Repeat, word for word and with nothing added, each line from the one containing "também confecção de palmilhas posturais e" to the final line of the data, keeping both ends. Pictures are not part of the copy.
──────── SUPPLIED MATERIAL ────────
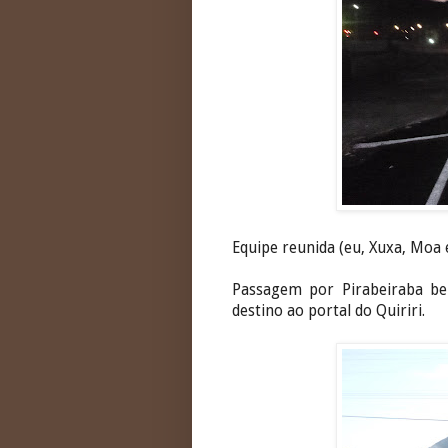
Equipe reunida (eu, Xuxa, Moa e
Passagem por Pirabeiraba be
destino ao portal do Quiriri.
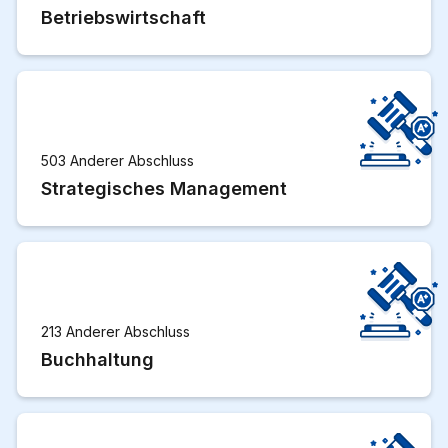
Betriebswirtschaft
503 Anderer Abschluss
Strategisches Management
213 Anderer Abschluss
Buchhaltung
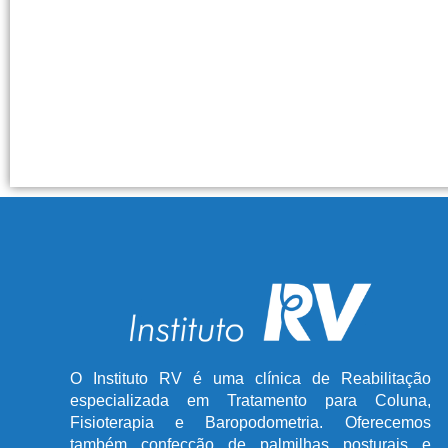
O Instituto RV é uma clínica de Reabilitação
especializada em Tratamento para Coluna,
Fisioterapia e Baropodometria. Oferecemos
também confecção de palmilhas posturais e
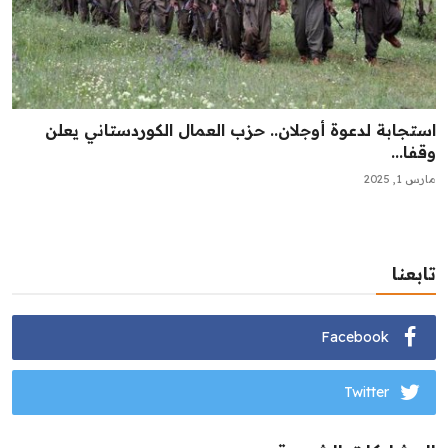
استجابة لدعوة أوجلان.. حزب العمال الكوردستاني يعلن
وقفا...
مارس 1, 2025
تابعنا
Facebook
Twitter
────────
● RESULT OF THE EXERCISE:
também confecção de palmilhas posturais e
استجابة لدعوة أوجلان.. حزب العمال الكوردستاني يعلن
وقفا...
مارس 1, 2025
تابعنا
Facebook
Twitter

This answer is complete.